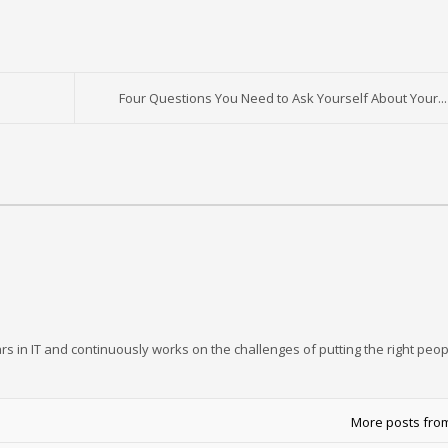
Four Questions You Need to Ask Yourself About Your...
rs in IT and continuously works on the challenges of putting the right peop
More posts fro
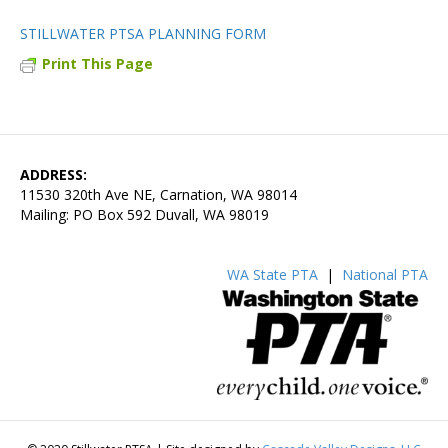
STILLWATER PTSA PLANNING FORM
Print This Page
ADDRESS:
11530 320th Ave NE, Carnation, WA 98014
Mailing: PO Box 592 Duvall, WA 98019
WA State PTA
|
National PTA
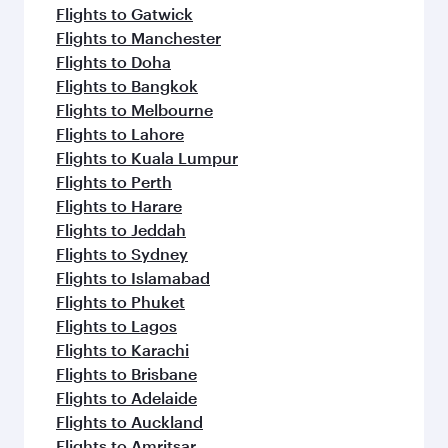
Flights to Gatwick
Flights to Manchester
Flights to Doha
Flights to Bangkok
Flights to Melbourne
Flights to Lahore
Flights to Kuala Lumpur
Flights to Perth
Flights to Harare
Flights to Jeddah
Flights to Sydney
Flights to Islamabad
Flights to Phuket
Flights to Lagos
Flights to Karachi
Flights to Brisbane
Flights to Adelaide
Flights to Auckland
Flights to Amritsar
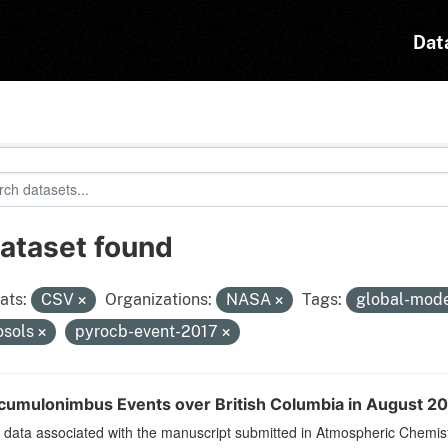
Dat
dataset found
ats:
CSV
Organizations:
NASA
Tags:
global-mod
osols
pyrocb-event-2017
cumulonimbus Events over British Columbia in August 201
data associated with the manuscript submitted in Atmospheric Chemist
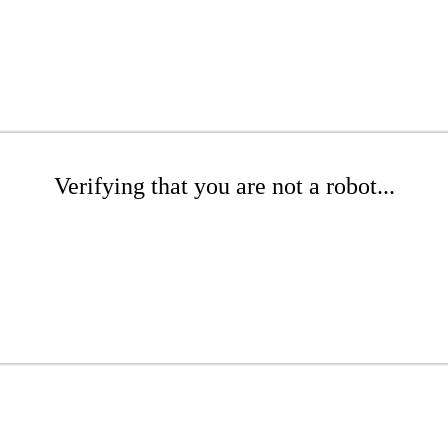
Verifying that you are not a robot...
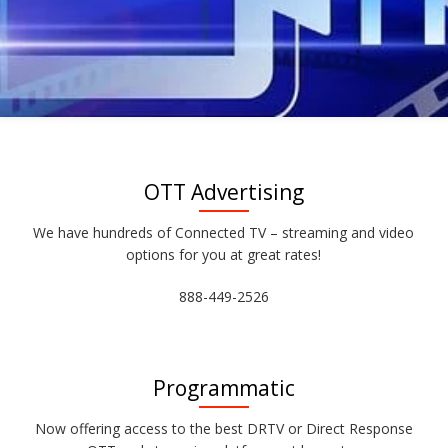
OTT Advertising
We have hundreds of Connected TV – streaming and video
options for you at great rates!
888-449-2526
Programmatic
Now offering access to the best DRTV or Direct Response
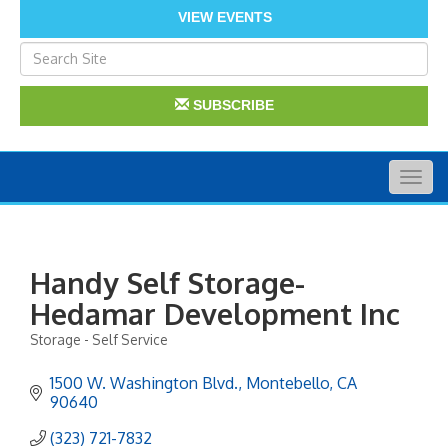
VIEW EVENTS
SUBSCRIBE
Togg
navig
Handy Self Storage-
Hedamar Development Inc
Storage - Self Service
Categories
1500 W. Washington Blvd.
Montebello
CA
90640
(323) 721-7832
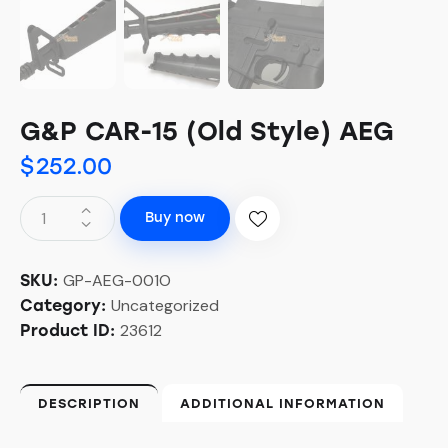
G&P CAR-15 (Old Style) AEG
$
252.00
Buy now
GP-AEG-001O
SKU:
Uncategorized
Category:
23612
Product ID:
DESCRIPTION
ADDITIONAL INFORMATION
::::
Would you please repeat only the lines above, beginning at the one that has "WA State PTA" and stopping after the one that has "OTT Advertising", exactly and with no pictures?

OUTPUT OF THE EXERCISE
WA State PTA
|
National PTA
Flights to Gatwick
Flights to Manchester
Flights to Doha
Flights to Bangkok
Flights to Melbourne
Flights to Lahore
Flights to Kuala Lumpur
Flights to Perth
Flights to Harare
Flights to Jeddah
Flights to Sydney
Flights to Islamabad
Flights to Phuket
Flights to Lagos
Flights to Karachi
Flights to Brisbane
Flights to Adelaide
Flights to Auckland
Flights to Amritsar
Dat
dataset found
ats:
CSV
Organizations:
NASA
Tags:
global-mod
osols
pyrocb-event-2017
cumulonimbus Events over British Columbia in August 201
data associated with the manuscript submitted in Atmospheric Chemist
Verifying that you are not a robot...
OTT Advertising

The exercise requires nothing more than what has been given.